Centuries-old forests of beech, spruce, fir, hornbeam, and durmast oak cover most of the park. More than half of Bulgaria's native flora has been identified within the park, and of these, 10 species and two subspecies are endemic, found nowhere else in the world. Over 130 higher plants and animals encountered in the Central Balkan National Park are listed in the Bulgarian and the World Red Book of Endangered Species.

There are 166 known species of medicinal plants within park boundaries, 12 of which are protected by law. In addition, there are 229 species of moss, 256 species of mushrooms, and 208 species of algae.

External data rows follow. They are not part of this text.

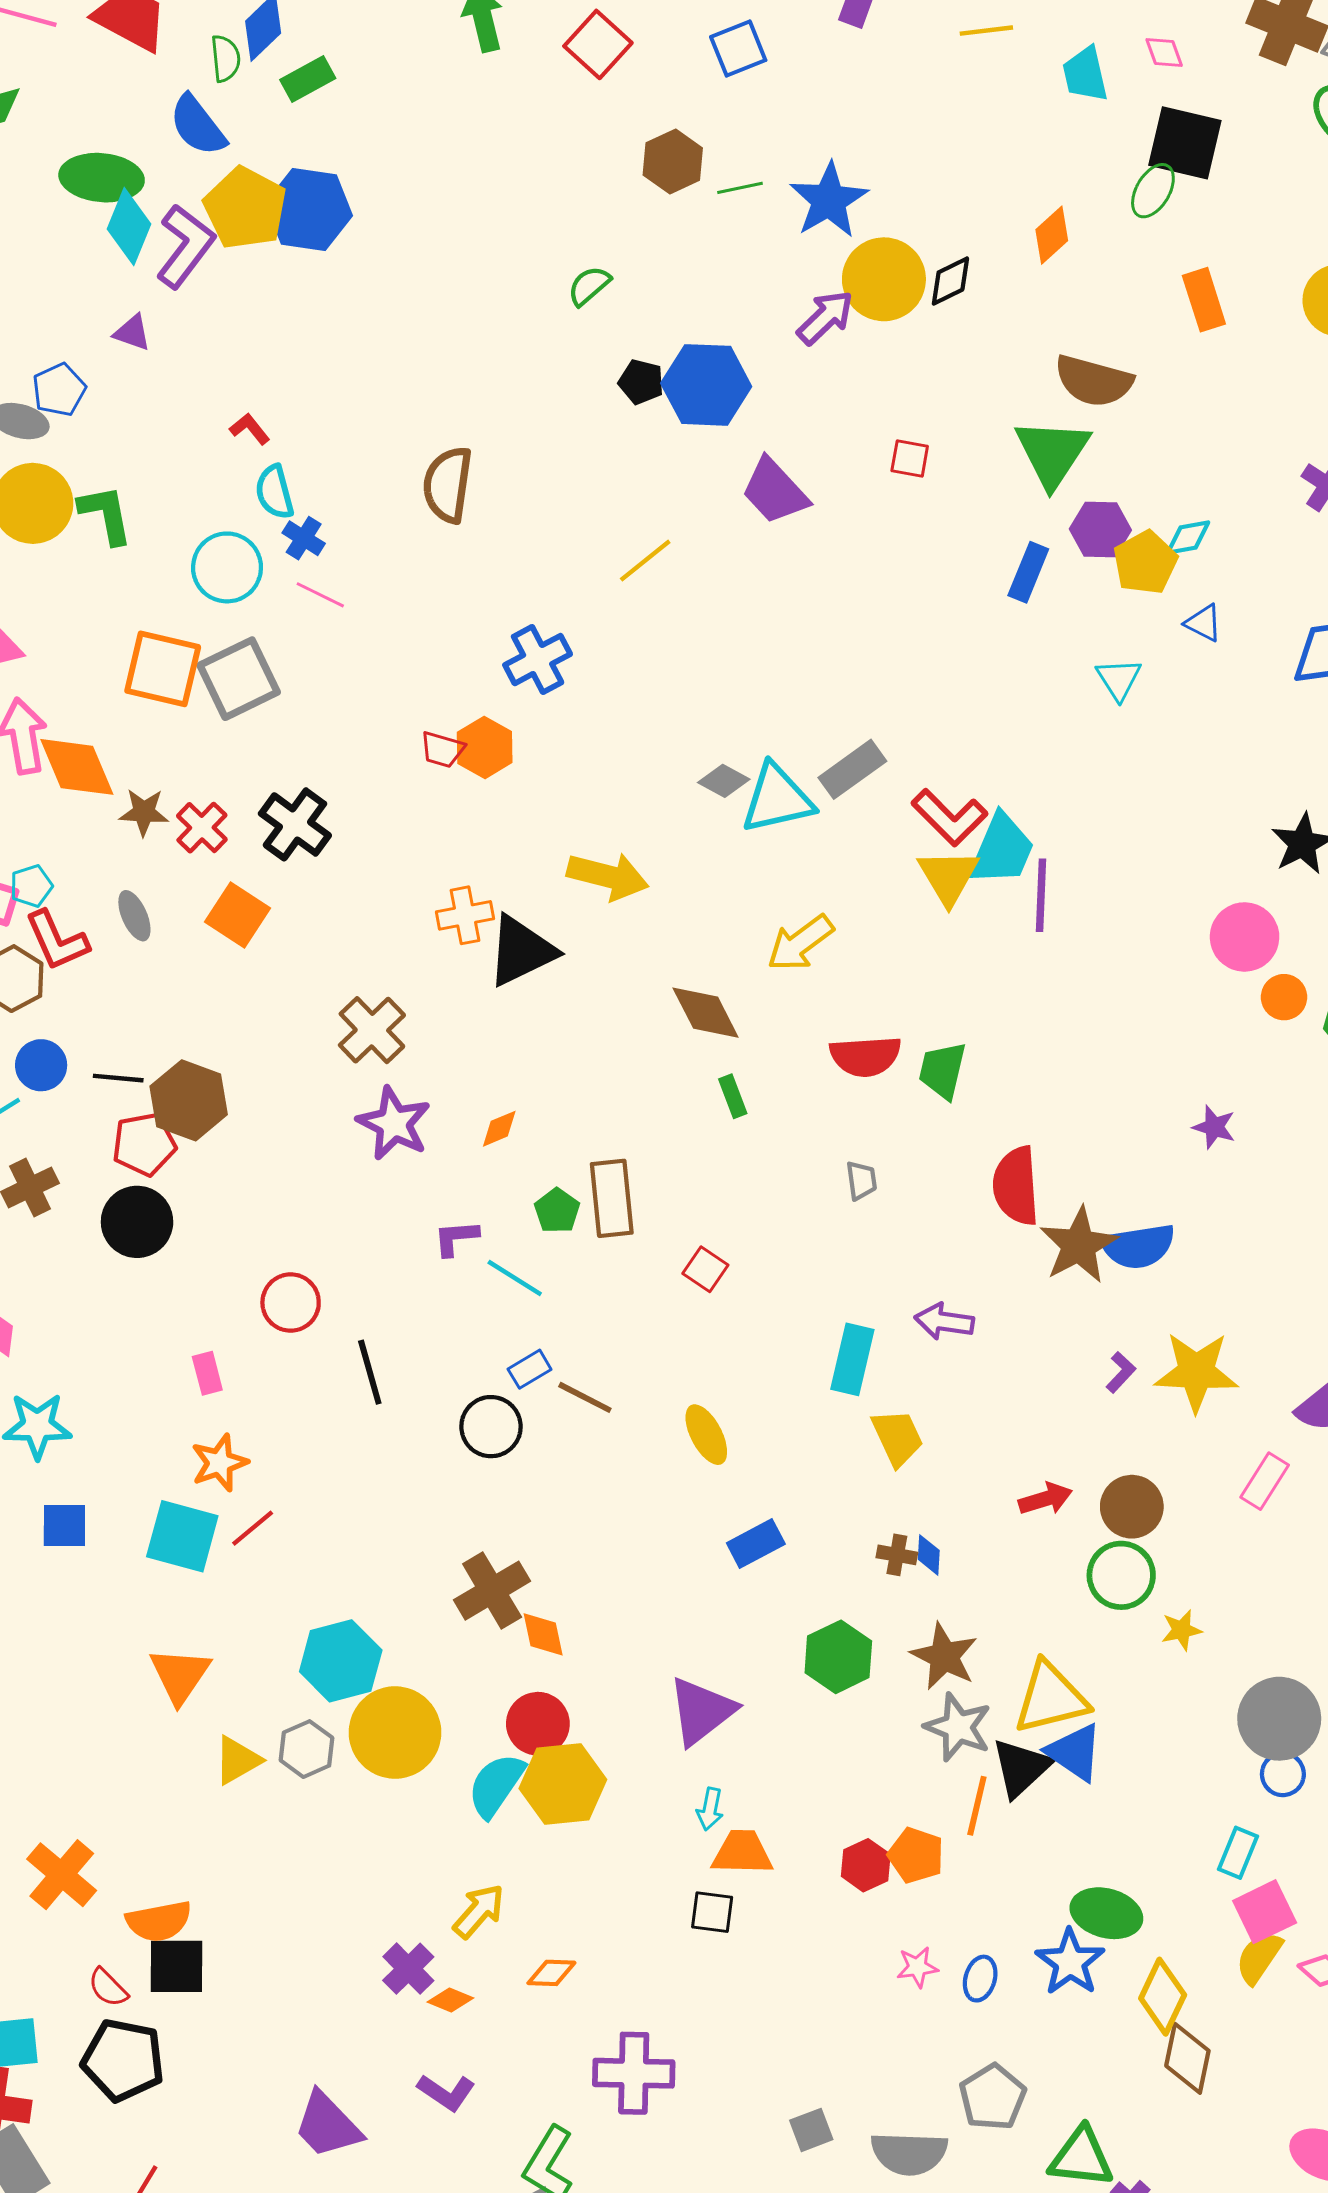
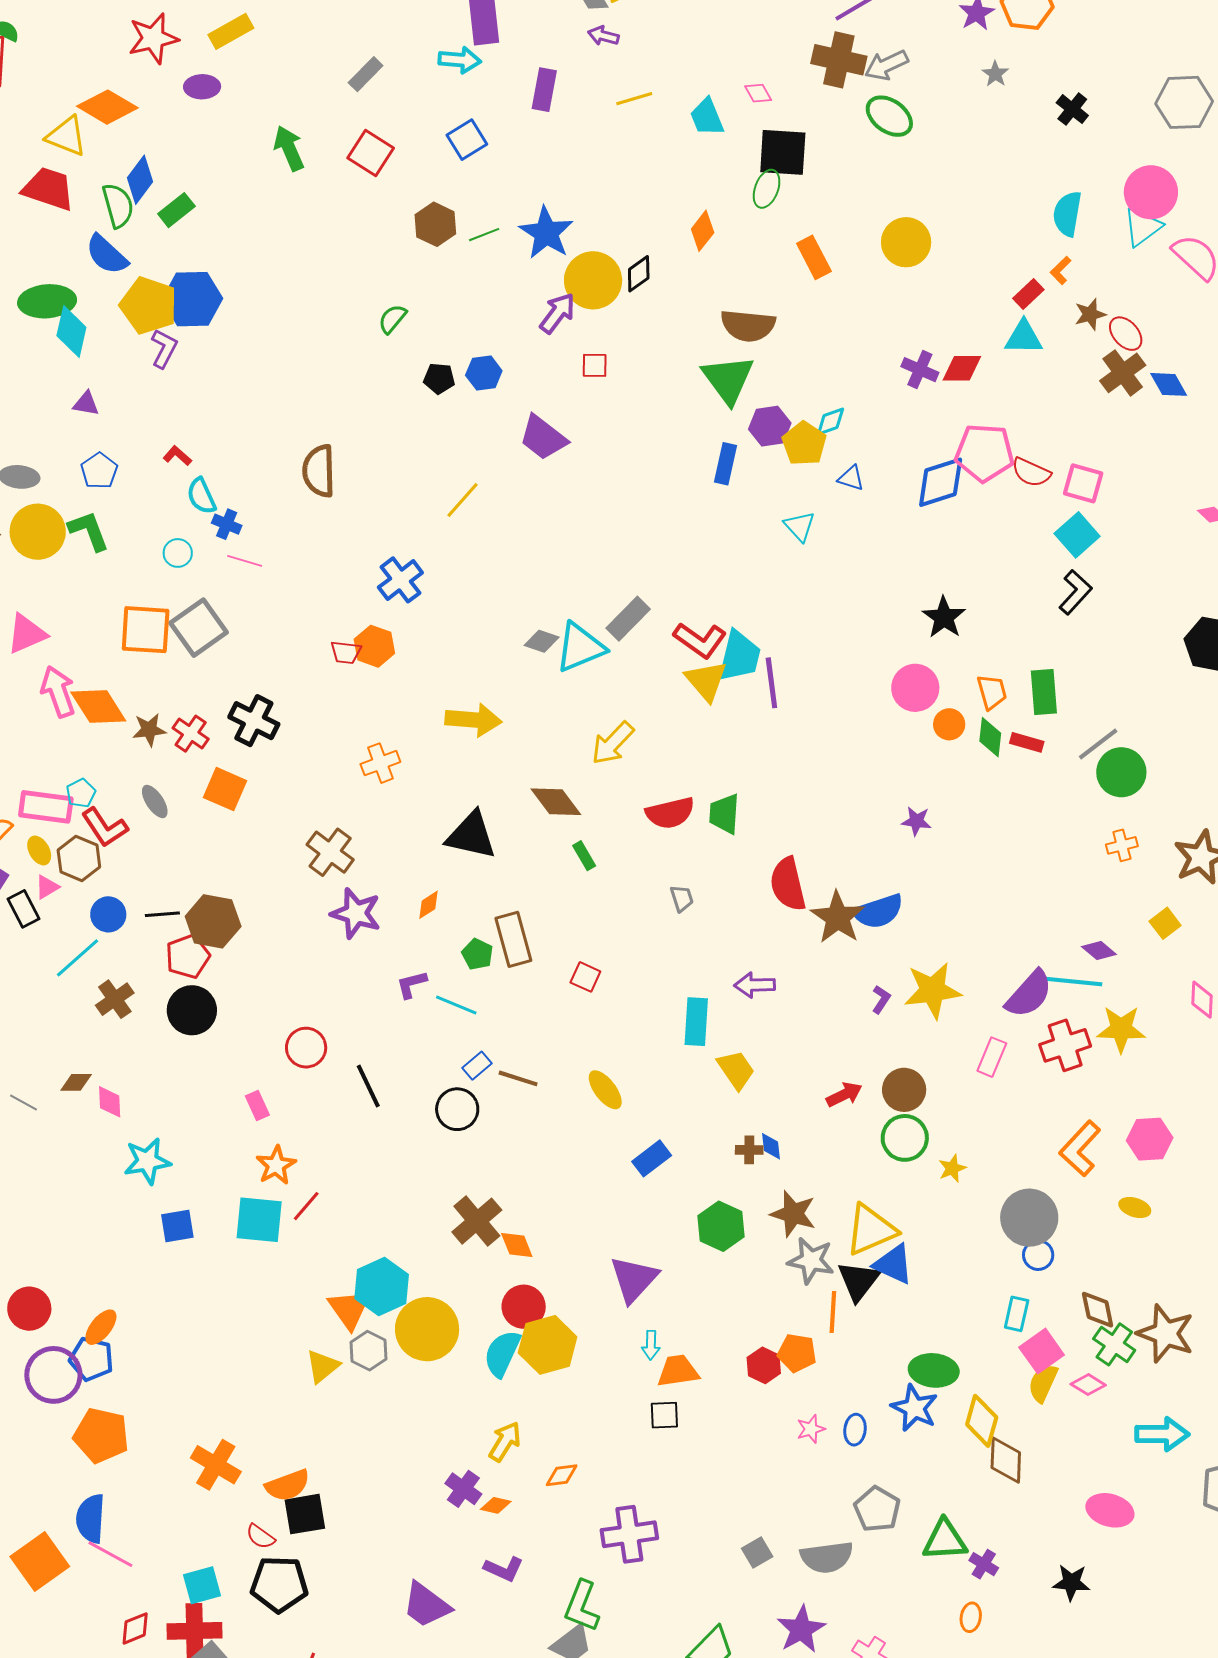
green semicircle: (225, 58) -> (118, 206), size x1.4
purple L-shape: (185, 246) -> (164, 348), moved, size x0.7
blue hexagon: (706, 385) -> (484, 373), size x0.6
blue pentagon: (59, 390) -> (99, 471), moved
red square: (910, 459) -> (595, 365), moved
cyan circle: (227, 567) -> (178, 553), size x0.6
black triangle: (521, 951) -> (471, 835), moved, turned 48
orange triangle: (180, 1675) -> (349, 1309), moved

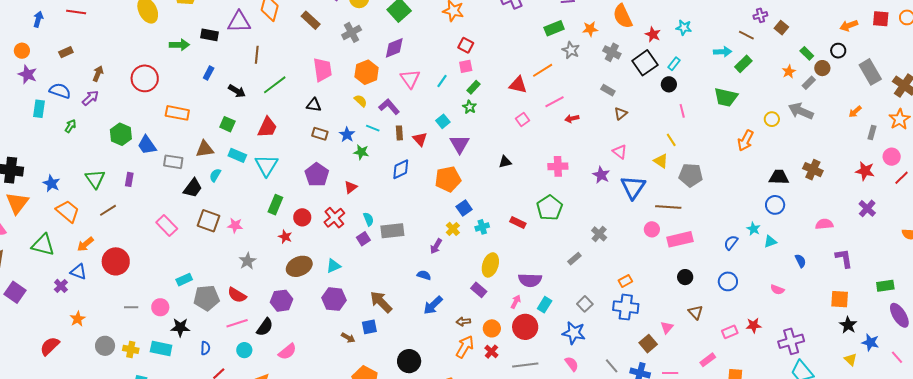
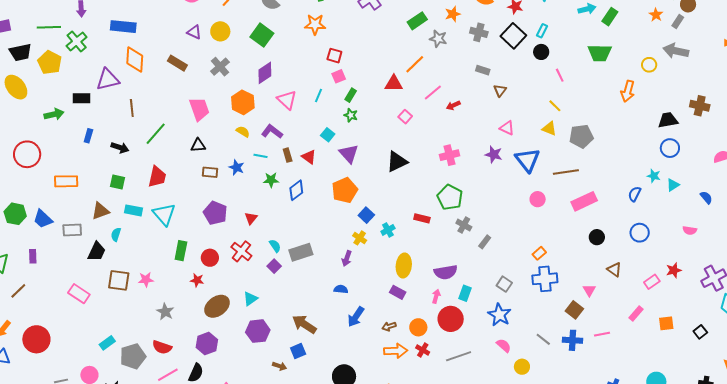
green star: (361, 152) -> (271, 180), moved
black triangle: (505, 162) -> (397, 162), size x1.6
pink circle: (652, 229) -> (538, 199), moved
gray cross: (599, 234) -> (464, 225), moved
blue star: (574, 333) -> (499, 315), turned 30
orange arrow: (465, 347) -> (396, 351), turned 70

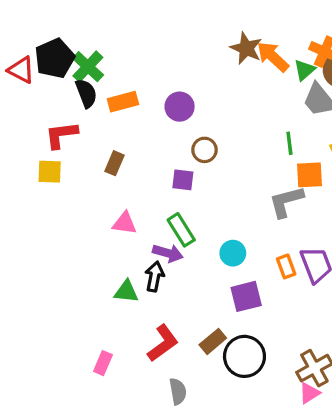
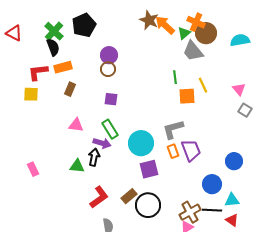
black pentagon: (55, 58) -> (84, 25), moved
orange rectangle: (123, 102) -> (63, 67), moved
brown circle: (205, 150) -> (108, 69), moved
gray L-shape: (286, 202) -> (173, 129), moved
cyan circle: (233, 253) -> (141, 143), size x1.6
pink rectangle: (103, 363) -> (33, 169), moved, turned -48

The central portion of the Balkan Range is home to 70% of all invertebrate organisms and 62% of all vertebrate animals in Bulgaria. There are 224 separate species of birds, making the Central Balkan National Park an important international bird refuge.

The EU-funded CORINE BIOTOPS Project created a habitat classification methodology and 49 of the CORINE-classified habitat types are represented in the Central Balkan National Park. Of these, 24 are included on the 'List of Endangered Habitats', requiring special protection measures pursuant to the EU Convention on Habitats.

==Terrain==
The park's topography includes large alpine meadows, vertical rock faces, precipices, deep canyons, and waterfalls, as well as numerous mountain peaks, of which some 20 are situated at altitudes of 2,000 meters or higher. The Central Balkan National Park is a favorite spot for tourists, naturalists, and scientists alike.